Datuk: Yes, that’s right…oh…I see what you mean.

Tan Sri: Yes, that’s what I mean. So the march is still on then. Only now it is a legal march, not an illegal march. And they will march to the stadium instead of to the palace. And we can’t do anything about it because the Agong has agreed to this. We can no longer arrest the marchers.

Datuk: Aiyah! This is a disaster. We got tricked. What to do, Tan Sri?

Tan Sri: What can we do? His Majesty has just given BERSIH legitimacy and it has been agreed that a legal rally can be held in the stadium and because of the huge crowd that may turn out they cannot drive to the stadium but will have to march there dressed in yellow shirts.

Datuk: Mampus!

Tan Sri: Yes, mampus. This is even worse. At least if they proceeded with the original plan we can ban BERSIH and declare it a menace to society and a threat to nation security. Now we can’t touch them. We can’t even arrest anyone on 9th July. And because the rally is legal more people will come out. They are not scared any more. And Umno Youth and PERKASA can’t march on the streets in opposition to BERSIH. If they do we will have to arrest them.
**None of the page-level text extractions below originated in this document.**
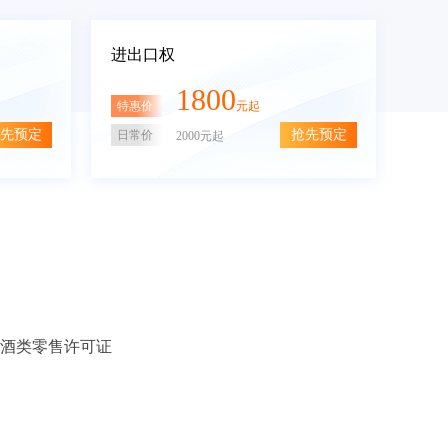
进出口权
1800
特惠价
元起
先预定
抢先预定
日常价
2000元起
酒类零售许可证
Datuk: Alamak. We can’t touch the BERSIH marchers but will have to arrest the Umno Youth and PERKASA marchers. And Khairy already said if BERSIH cancels the street march he is prepared to work with them. So Umno Youth must now support the BERSIH rally at the stadium.

Tan Sri: Exactly. Now you know why I am a Tan Sri and you are just a Datuk?
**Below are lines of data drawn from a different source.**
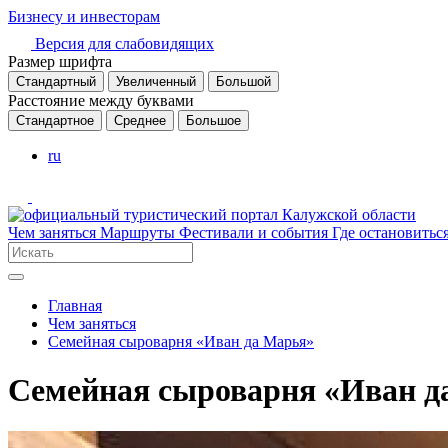
Бизнесу и инвесторам
Версия для слабовидящих
Размер шрифта
Стандартный
Увеличенный
Большой
Расстояние между буквами
Стандартное
Среднее
Большое
ru
Чем заняться
Маршруты
Фестивали и события
Где остановитьс
Главная
Чем заняться
Семейная сыроварня «Иван да Марья»
Семейная сыроварня «Иван д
Datuk: And that means we can’t also ask the Agong to revoke Ambiga’s citizenship.

Tan Sri: Revoke citizenship for what? For obeying the Agong by cancelling the street march and by holding a rally at the stadium like how Najib asked them to?

Datuk: Somehow I think we have been had…suckered big time.

Tan Sri: Aiyah…please get out of here and leave me alone. I need to draft my resignation letter.

Datuk: What should I do, Tan Sri?

Tan Sri: I suggest you also go draft your resignation letter. Najib will want both our heads on a silver platter after this.